別れたいなら そう言えばいいじゃない

         作詞 岡本真夜 作曲 岡本真夜 編曲 十川知司
解説 サードアルバム『Smile』の6曲目に収録されたこの曲は暗い曲である。ズバリ失恋を歌ったものだが、厳密にはまだ失恋していない。つまりは冷えきった関係を嘆き、「あなた」「好きな子」ができた兆しをきっかけにこの恋を終わらせたがっている「あなた」の本音に迫ろうとしている曲である。
 この手の歌詞の話になった時、ダンエモンにとって何が頭が痛いかと言うと、冷えきった関係と言うものがイマイチ理解できないことにある。つきあったことがないから(苦笑)。男同士の友情のパターンに置き換えて類推するしかないのだが、そう考えると辛うじて形骸化した関係を続けるよりは思いきって断ち切ることも大切であることがおぼろげながら見えてくる。
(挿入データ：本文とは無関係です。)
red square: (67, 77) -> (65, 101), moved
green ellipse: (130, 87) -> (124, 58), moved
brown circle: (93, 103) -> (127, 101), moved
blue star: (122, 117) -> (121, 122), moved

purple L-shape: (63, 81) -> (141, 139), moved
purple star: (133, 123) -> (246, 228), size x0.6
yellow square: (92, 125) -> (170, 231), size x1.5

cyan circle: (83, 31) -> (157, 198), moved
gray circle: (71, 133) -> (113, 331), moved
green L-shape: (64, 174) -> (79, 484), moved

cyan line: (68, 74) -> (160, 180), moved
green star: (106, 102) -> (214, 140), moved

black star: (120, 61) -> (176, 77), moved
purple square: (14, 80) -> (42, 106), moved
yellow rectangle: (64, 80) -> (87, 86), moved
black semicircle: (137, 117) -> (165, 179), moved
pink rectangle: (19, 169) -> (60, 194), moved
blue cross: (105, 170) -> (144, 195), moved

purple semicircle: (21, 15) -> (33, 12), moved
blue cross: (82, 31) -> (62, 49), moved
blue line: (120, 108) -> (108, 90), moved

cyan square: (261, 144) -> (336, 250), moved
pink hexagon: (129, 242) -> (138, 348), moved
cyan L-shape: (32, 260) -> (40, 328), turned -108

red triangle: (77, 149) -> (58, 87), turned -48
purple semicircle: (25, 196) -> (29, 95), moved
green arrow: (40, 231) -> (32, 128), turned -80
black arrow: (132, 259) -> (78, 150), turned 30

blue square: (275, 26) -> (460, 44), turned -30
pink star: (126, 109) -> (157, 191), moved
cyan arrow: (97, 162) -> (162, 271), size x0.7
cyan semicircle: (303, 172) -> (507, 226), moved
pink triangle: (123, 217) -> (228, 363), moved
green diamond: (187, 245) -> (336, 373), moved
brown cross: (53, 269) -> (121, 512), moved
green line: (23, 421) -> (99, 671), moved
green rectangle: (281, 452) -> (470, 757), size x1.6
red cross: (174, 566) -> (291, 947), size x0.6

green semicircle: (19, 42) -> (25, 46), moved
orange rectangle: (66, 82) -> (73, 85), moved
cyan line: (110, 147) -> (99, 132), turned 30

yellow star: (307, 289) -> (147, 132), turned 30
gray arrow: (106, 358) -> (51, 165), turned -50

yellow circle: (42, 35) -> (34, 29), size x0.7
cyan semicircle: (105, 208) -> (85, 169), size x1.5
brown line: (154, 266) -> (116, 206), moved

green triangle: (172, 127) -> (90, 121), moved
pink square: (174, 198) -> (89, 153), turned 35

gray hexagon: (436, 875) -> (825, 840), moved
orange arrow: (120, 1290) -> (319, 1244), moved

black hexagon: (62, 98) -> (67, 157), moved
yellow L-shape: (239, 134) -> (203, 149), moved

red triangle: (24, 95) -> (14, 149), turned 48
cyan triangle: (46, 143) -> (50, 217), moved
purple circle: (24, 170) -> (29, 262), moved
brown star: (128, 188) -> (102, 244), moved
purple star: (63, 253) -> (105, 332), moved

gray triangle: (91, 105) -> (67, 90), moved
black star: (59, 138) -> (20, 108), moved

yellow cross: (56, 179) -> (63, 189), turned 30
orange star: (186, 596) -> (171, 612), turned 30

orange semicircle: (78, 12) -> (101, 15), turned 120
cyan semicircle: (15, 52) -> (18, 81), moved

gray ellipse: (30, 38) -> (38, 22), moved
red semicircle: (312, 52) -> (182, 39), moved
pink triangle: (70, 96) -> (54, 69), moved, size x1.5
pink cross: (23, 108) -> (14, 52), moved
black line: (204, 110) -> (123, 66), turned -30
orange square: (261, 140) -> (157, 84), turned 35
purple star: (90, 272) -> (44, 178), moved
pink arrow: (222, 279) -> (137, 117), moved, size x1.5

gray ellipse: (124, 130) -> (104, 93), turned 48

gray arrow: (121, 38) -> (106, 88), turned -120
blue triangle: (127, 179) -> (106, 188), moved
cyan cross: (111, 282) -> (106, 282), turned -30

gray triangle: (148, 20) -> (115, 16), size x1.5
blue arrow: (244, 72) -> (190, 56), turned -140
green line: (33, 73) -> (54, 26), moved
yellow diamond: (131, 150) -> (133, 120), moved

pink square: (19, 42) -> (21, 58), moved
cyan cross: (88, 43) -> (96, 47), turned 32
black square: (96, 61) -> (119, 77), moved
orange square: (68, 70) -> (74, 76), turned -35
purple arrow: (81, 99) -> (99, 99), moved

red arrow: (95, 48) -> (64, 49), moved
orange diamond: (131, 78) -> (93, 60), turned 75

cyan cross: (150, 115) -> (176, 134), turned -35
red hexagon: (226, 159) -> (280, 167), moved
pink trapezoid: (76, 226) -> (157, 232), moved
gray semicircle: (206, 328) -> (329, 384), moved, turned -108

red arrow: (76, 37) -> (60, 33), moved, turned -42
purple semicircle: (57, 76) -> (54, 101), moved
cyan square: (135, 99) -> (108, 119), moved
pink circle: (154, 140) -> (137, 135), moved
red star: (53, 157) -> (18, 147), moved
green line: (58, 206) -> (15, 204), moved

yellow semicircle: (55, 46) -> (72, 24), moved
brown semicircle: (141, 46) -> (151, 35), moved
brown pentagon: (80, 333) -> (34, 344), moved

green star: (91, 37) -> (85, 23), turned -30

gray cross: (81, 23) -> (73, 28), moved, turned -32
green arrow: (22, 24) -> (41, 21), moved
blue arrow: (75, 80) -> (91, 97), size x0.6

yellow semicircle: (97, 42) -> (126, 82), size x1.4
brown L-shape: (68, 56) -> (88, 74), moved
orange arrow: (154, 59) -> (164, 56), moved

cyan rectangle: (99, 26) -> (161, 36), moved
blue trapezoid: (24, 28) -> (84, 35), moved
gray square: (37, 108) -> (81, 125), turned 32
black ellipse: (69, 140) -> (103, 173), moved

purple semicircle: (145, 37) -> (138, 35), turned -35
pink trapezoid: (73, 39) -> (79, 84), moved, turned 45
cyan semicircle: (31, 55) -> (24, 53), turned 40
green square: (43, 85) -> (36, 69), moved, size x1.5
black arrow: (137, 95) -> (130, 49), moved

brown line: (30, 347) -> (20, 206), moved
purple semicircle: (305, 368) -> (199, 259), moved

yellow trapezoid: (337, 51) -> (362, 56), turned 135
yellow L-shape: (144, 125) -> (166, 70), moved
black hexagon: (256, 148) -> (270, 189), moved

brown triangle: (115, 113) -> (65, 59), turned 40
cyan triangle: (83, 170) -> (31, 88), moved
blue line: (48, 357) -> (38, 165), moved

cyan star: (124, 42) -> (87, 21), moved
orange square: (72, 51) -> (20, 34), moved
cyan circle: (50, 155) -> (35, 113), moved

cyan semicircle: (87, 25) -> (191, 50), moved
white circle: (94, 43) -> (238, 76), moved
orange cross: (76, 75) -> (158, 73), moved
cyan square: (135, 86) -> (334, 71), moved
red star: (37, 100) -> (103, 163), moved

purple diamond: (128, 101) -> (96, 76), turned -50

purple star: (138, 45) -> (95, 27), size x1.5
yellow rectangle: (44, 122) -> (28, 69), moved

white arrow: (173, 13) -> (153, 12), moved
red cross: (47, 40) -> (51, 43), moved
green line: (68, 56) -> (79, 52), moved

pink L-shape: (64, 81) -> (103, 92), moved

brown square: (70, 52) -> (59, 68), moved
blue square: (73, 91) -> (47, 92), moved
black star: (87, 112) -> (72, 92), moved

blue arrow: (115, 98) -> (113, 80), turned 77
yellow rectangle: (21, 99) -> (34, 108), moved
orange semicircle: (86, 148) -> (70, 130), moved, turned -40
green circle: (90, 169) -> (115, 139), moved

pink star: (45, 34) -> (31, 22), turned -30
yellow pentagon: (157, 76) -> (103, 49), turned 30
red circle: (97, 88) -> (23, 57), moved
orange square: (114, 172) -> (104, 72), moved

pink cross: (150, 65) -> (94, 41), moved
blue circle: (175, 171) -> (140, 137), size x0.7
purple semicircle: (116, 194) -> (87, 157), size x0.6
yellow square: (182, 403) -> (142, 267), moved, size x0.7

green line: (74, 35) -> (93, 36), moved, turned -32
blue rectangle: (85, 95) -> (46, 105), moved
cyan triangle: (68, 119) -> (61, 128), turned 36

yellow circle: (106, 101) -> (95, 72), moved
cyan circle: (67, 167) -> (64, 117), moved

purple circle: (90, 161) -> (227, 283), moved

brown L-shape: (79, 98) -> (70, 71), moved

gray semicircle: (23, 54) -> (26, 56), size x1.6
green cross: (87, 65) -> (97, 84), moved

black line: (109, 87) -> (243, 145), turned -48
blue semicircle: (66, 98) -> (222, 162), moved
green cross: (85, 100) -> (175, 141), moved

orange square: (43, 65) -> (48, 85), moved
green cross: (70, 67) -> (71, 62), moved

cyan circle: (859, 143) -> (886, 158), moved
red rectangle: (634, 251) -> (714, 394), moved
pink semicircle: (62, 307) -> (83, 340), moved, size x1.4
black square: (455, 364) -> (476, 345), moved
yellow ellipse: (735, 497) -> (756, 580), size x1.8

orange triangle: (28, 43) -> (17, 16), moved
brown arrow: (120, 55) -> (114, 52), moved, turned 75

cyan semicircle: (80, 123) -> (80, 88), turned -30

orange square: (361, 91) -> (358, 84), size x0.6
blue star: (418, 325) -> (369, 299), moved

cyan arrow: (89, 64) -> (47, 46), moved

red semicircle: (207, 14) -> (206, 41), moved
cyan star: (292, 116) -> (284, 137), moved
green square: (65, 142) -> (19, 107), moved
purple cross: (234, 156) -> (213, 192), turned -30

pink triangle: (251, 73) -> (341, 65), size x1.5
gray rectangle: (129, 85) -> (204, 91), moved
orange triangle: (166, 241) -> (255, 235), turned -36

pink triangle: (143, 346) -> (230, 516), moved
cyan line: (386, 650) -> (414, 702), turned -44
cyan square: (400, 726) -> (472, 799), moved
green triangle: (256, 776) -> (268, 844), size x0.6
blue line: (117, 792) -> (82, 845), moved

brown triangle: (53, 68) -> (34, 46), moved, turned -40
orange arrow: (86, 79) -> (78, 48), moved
 冷えきった関係を見るに何が悲しい要素を生んでいるかと言えば、「あなた」の無関心さにある。「あやふや」「こままま 会えなくて ずっと 会えなくなって それでも あなたは平気なのかな」と言った歌詞に現れている。何より無関心を表す一番の歌詞は「どうして できないの 連絡 1つぐらい」だろう。
 話が少し逸れるが、どんな社会にも話が面倒になったり対人関係のトラブルに直面した際に二言目には「関係ない」という台詞を吐く人間がいる。大抵は極端に辛辣か極端に無感情に吐かれるわけだが、実の所、言葉に出す奴は言葉ほど無関心ではない。潜在意識の中で関心のあることをわかっていながら責任や後ろめたさから逃れる為に、それを宣言する故に「関係ない」という台詞が出るわけであって、本当に心底無関係だと思っていれば関係の有無が思考の中に浮かばないので、台詞そのものが生まれないはずなのである。そう言う意味で反応・行動の見られない「あなた」に主人公の希望の持てない気持ちは理解できるものがある。
 この曲の歌詞を追って得た結論に愛する人の如何なる反応をも重視したい,と言うものがある。例え自分にとって好ましからざる反応や行動であっても言葉や形がある以上何らかの想いが存在し、そこに事態好転の糸口があると信じられるから…。